Re: Kurzschrift im Differenzierungsbereich

von outback-chris » 08.03.2012 16:19

Bravo Carsten,

das sehe ich genau so ... ich hätte es nur nicht so gut beschreiben können, du Wortakrobat ;D

Liebe Grüße

Re: Kurzschrift im Differenzierungsbereich

von Borcas » 08.03.2012 08:05

Glaube, du hast mich falsch verstanden.

a) der persönliche Nutzen ist kaum gegeben, da das, was unsere Schüler in der Schule an Steno lernen (können), nicht ausreicht, um es wirklich sinnvoll einzusetzen. Früher wurde hier an Berufsschulen angeknüpft und so eine Fähigkeit vermittelt, die wirklich praktisch nutzbar war.

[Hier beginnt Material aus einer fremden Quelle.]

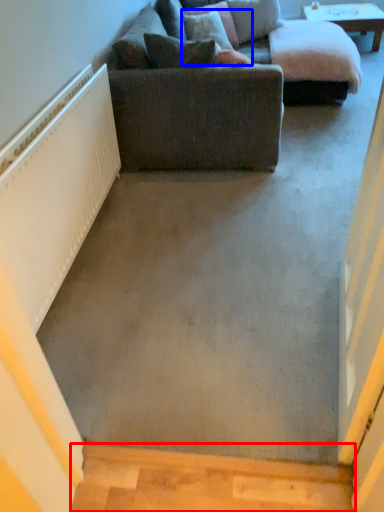 Question: Among these objects, which one is nearest to the camera, stairwell (highlighted by a red box) or pillow (highlighted by a blue box)?

Choices:
 (A) stairwell
 (B) pillow

Answer: (A) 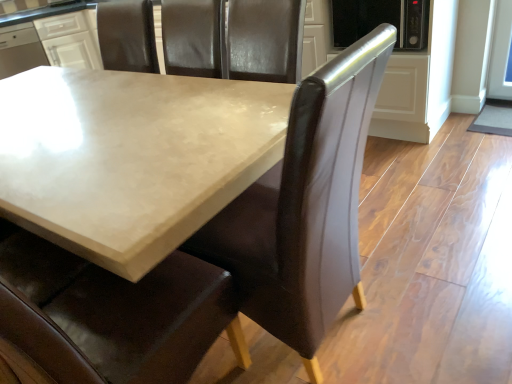 The image size is (512, 384). Identify the location of matte concrete table at center. (131, 157).

Identify the location of chair above the matte concrete table at center (from the image's perspective). This screenshot has width=512, height=384. (305, 207).

Is matte concrete table at center bigger than brown leather chair at center?

Incorrect, matte concrete table at center is not larger than brown leather chair at center.

From a real-world perspective, does matte concrete table at center sit lower than brown leather chair at center?

Actually, matte concrete table at center is physically above brown leather chair at center in the real world.

Between white glossy cabinet at upper left and brown leather chair at center, which one is positioned in front?

brown leather chair at center is in front.

Is brown leather chair at center at the back of white glossy cabinet at upper left?

No, brown leather chair at center is not at the back of white glossy cabinet at upper left.

There is a brown leather chair at center. Find the location of `cabinetry above it (from a real-world perspective)`. cabinetry above it (from a real-world perspective) is located at coordinates (69, 41).

Between white glossy cabinet at upper left and brown leather chair at center, which one has less height?

white glossy cabinet at upper left.

Can you confirm if white glossy cabinet at upper left is smaller than matte concrete table at center?

Indeed, white glossy cabinet at upper left has a smaller size compared to matte concrete table at center.

Looking at this image, who is shorter, white glossy cabinet at upper left or matte concrete table at center?

white glossy cabinet at upper left is shorter.

Does point (80, 50) lie behind point (24, 193)?

Yes, point (80, 50) is farther from viewer.

From a real-world perspective, is white glossy cabinet at upper left located beneath matte concrete table at center?

No, from a real-world perspective, white glossy cabinet at upper left is not below matte concrete table at center.

Is brown leather chair at center to the left of matte concrete table at center from the viewer's perspective?

No.

Would you say brown leather chair at center contains matte concrete table at center?

No.

How far apart are brown leather chair at center and matte concrete table at center?

18.20 inches.

From a real-world perspective, who is located lower, brown leather chair at center or matte concrete table at center?

brown leather chair at center is physically lower.

From a real-world perspective, which object stands above the other?

white glossy cabinet at upper left.

Is matte concrete table at center in front of or behind white glossy cabinet at upper left in the image?

Clearly, matte concrete table at center is in front of white glossy cabinet at upper left.

Considering the relative sizes of matte concrete table at center and white glossy cabinet at upper left in the image provided, is matte concrete table at center bigger than white glossy cabinet at upper left?

Correct, matte concrete table at center is larger in size than white glossy cabinet at upper left.

Based on the photo, considering the relative positions of matte concrete table at center and white glossy cabinet at upper left in the image provided, is matte concrete table at center to the right of white glossy cabinet at upper left from the viewer's perspective?

Yes, matte concrete table at center is to the right of white glossy cabinet at upper left.

How many degrees apart are the facing directions of brown leather chair at center and white glossy cabinet at upper left?

The angular difference between brown leather chair at center and white glossy cabinet at upper left is 145 degrees.

From a real-world perspective, is brown leather chair at center positioned above or below white glossy cabinet at upper left?

From a real-world perspective, brown leather chair at center is physically below white glossy cabinet at upper left.

From the picture: Is brown leather chair at center positioned with its back to white glossy cabinet at upper left?

No, brown leather chair at center is not facing away from white glossy cabinet at upper left.

From the image's perspective, between brown leather chair at center and white glossy cabinet at upper left, who is located below?

brown leather chair at center appears lower in the image.

You are a GUI agent. You are given a task and a screenshot of the screen. Output one action in this format:
    pyautogui.click(x=<x>, y=<y>)
    Task: Click on the chair below the matte concrete table at center (from a real-world perspective)
    This screenshot has width=512, height=384.
    Given the screenshot: What is the action you would take?
    pyautogui.click(x=305, y=207)

The image size is (512, 384). In order to click on chair in front of the white glossy cabinet at upper left in this screenshot , I will do `click(305, 207)`.

Looking at the image, which one is located further to matte concrete table at center, white glossy cabinet at upper left or brown leather chair at center?

white glossy cabinet at upper left.

From the image, which object appears to be farther from brown leather chair at center, matte concrete table at center or white glossy cabinet at upper left?

white glossy cabinet at upper left is positioned further to the anchor brown leather chair at center.

When comparing their distances from brown leather chair at center, does white glossy cabinet at upper left or matte concrete table at center seem closer?

matte concrete table at center.

Based on the photo, estimate the real-world distances between objects in this image. Which object is closer to white glossy cabinet at upper left, brown leather chair at center or matte concrete table at center?

The object closer to white glossy cabinet at upper left is matte concrete table at center.

When comparing their distances from white glossy cabinet at upper left, does matte concrete table at center or brown leather chair at center seem further?

The object further to white glossy cabinet at upper left is brown leather chair at center.

Estimate the real-world distances between objects in this image. Which object is further from matte concrete table at center, brown leather chair at center or white glossy cabinet at upper left?

white glossy cabinet at upper left is further to matte concrete table at center.

Image resolution: width=512 pixels, height=384 pixels. I want to click on chair between matte concrete table at center and white glossy cabinet at upper left from front to back, so click(x=305, y=207). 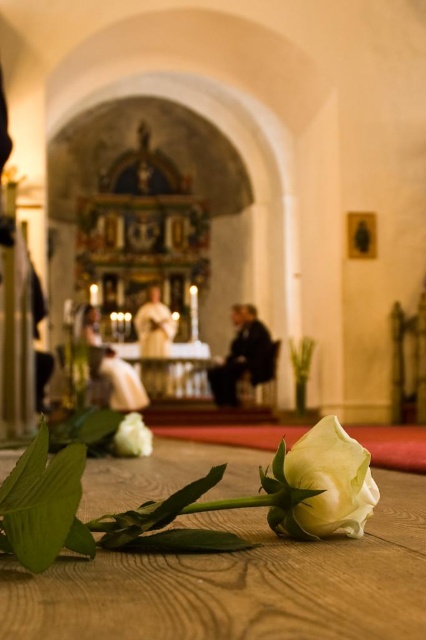 You are an interior designer planning to place a new decorative item in the chapel. You have a small statue that needs to be placed near the white matte rose at center. Considering the wooden table at lower center is larger than the rose, where should you place the statue to ensure it doesn

Since the wooden table at lower center is larger than the white matte rose at center, you should place the statue on the wooden table at lower center to ensure there is enough space for it.

You are standing in the chapel and notice the wooden table at lower center and the white matte rose at center. Which object is nearer to you?

The wooden table at lower center is closer to the viewer than the white matte rose at center, so the wooden table at lower center is nearer to you. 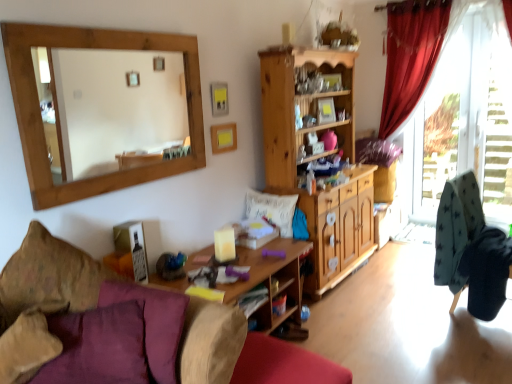 Question: Is point (23, 261) positioned closer to the camera than point (273, 326)?

Choices:
 (A) closer
 (B) farther

Answer: (A)

Question: From a real-world perspective, relative to woodenmaterial/texturetable at center, is velvet purple pillow at lower left, placed as the first pillow when sorted from left to right, vertically above or below?

Choices:
 (A) below
 (B) above

Answer: (B)

Question: Which of these objects is positioned closest to the red velvet curtain at right?

Choices:
 (A) transparent glass door at right
 (B) white soft cushion at center, the first pillow viewed from the back
 (C) velvet purple cushion at lower left, marked as the 3th pillow in a back-to-front arrangement
 (D) wooden mirror at upper left
 (E) wooden cabinet at center

Answer: (A)

Question: Considering the real-world distances, which object is farthest from the velvet purple cushion at lower left?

--> d. f. es müsste zumindest einen Ansporn dadurch geben, dass das "Können" einen Vorteil beim beruflichen Einstieg bietet und

b) das tut es heutzutage nicht mehr. Deshalb sehe ich Steno nicht als sinnvoll an. Du wolltest unsere Meinungen hören. Ich persönlich halte das Fach für absolut überholt.

Übrigens hinkt der Vergleich mit Fächern wie Geschichte, etc. Denn diese Fächer vermitteln Grundwissen, das allen Schülern einer Schulgattung zugänglich gemacht wird (deshalb meine Betonung auf "Allgemeinbildenden"). Steno hingegen vermittelt ein Spezialwissen wie TV, Werken, Soziales, etc. Das vermittelte Spezialwissen in den anderen Bereichen zielt aber ganz genau auf eine berufliche Ausrichtung ab.

Wir haben also
1. Fächer, die ein allgemeinbildendes Grundwissen vermitteln und allen Schülern zugänglich sind.
2. Fächer, die einen praktischen Nutzen als Spezialwissen in der jeweiligen Fachrichtung bieten.

Steno gehört (heutzutage) keinem der beiden Bereiche mehr an.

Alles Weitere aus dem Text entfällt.